What’ll be revealed today
This was a pretty good New Year’s, despite my emerging inability to hold my liquor. I seriously don’t think I drank that much, but I guess drinking champagne from a tumbler is a bad move. I’m only 22 and I already can’t throw down like I could in my college years.
Other than that, I had a killer New Year’s weekend.

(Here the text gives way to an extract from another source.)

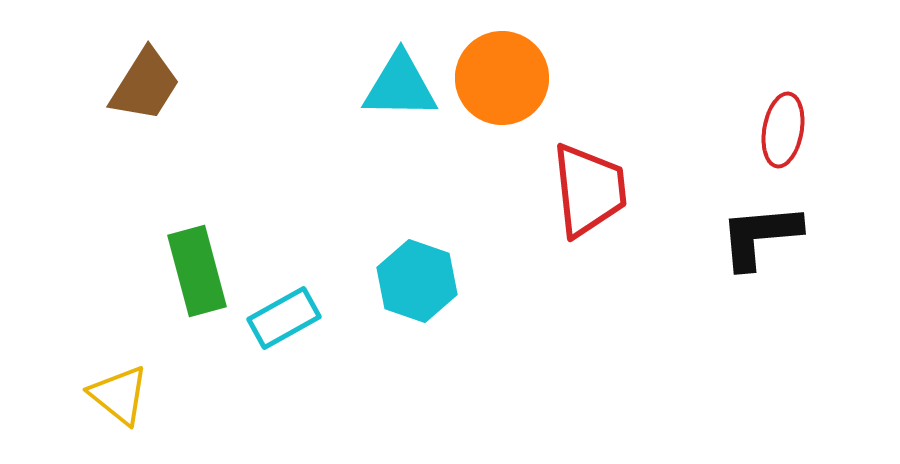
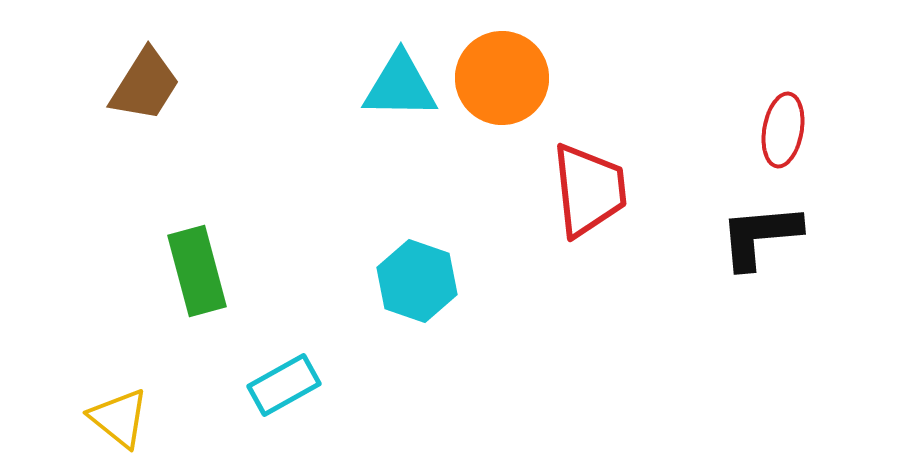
cyan rectangle: moved 67 px down
yellow triangle: moved 23 px down
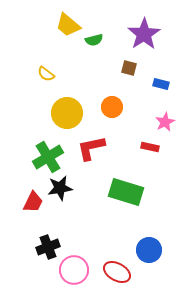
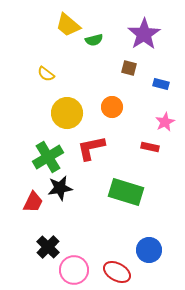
black cross: rotated 25 degrees counterclockwise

Friday night was my last night at home; we went out for a family dinner. The Italian place that we were going to hit didn’t bother to mention that they were closed that night on their machine, so we wound up going to Divino. I had braised shortribs with brown butter potato puree and vanilla braised salsify. Dessert was creme brulee duo – one white chocolate mint, one lemon, and a scoop of blueberry sorbet in the middle. I don’t get to eat like that very often — my idea of a good night out is a Mexitaco platter and a bottle of Sol — but it was pretty amazing.

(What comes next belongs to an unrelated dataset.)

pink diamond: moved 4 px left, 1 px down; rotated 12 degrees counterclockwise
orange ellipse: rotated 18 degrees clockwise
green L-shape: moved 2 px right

My flight home was less than amazing, unless you consider two guys behind you talking about beer while the rest of the plan is obviously asleep and constantly bumping into your seat amazing. When they ran out of exciting tales of how much beer they drank in various locales, they sort of fizzled:
“You’re from Edmonton, eh? Did you go to that mall?” “It’s overrated.”
Uuuugh.
New Year’s Eve was pretty great. We went to this random Annex party where I didn’t really know anyone, even though even Rachel — who was stopping off on her way back to Vancouver — ran into someone she knew and I lived on the U of T campus for four years. But I got to meet Sara, who immediately gave me a giant hug and had a tiara. At midnight, we all went outside and opened champagne and hugged and then there were sparklers in the kitchen and then it’s basically a blur.
Because of the large quantity of champagne consumed, Alex and Rach and I pretty much spent the day on the couch, watching Veronica Mars DVDs and hydrating. Then we went for curing-of-all-ails Indian food and then we thought we’d pick up a movie at the Rogers up the street. However, the prospects were slim. This was the Yonge and Wellesley Rogers, which has a surfeit of gay softcore and, like, three movies released before 1960. All we were looking for was something that would divert us for a couple hours. Nothing heavy. Rach hates art movies, and Alex and I weren’t exactly in the mood for Jia Zhang Ke or anything, so we would have been happy with Wedding Crashers.
So how did we end up with It’s All About Love? I saw Joaquin Phoenix and Claire Danes on the cover and then I read the kooky ice skater/future plot, which made it sound like it would at least be different. Plus, Thomas Vinterburg! Alex and I saw Dear Wendy at TIFF last fall and really liked it. It was funny and quirky and didn’t take itself too seriously.
So of course, It’s All About Love turned out to be awful. It was long, slow-moving, full of heavy-handed symbolism, and bad Polish accents. And then everyone just gets covered in snow at the end. Because they’re cold, from lack of love. Sean Penn is Joaquin’s brother, who was scared to be on planes, but they gave him a shot and now he can only fly. He obviously shot the whole thing in a day.
I felt bad for Rachel; I was also worried she’d think Alex and I liked this sort of thing.
But the weekend was saved by Gay Cowboys. Which was so sad and good it totally made me forget that I would have loved entirely based on the Gay Cowboy theme.
I’m calling it: Best Picture Oscar. Epic. Love story. Sad. Somewhat progressive theme. It’s totally happening.
Rach on 05 Jan 2006 at 12:28 pm #
I actually ran into two someones I knew. One of whom I lived with for a year. It was surreal.
Dammit. I missed the Gay Cowboys. We totally should have gone to see the Gay Cowboys instead of renting that stinker. That, or stuck with VM.
Don’t worry, I know that you have better taste than that… now. I was afraid to say anything during it in case you liked it. Since I was equally bored with that Bill-Murray-in-Japan flick that everyone raves about, I don’t trust my own judgement.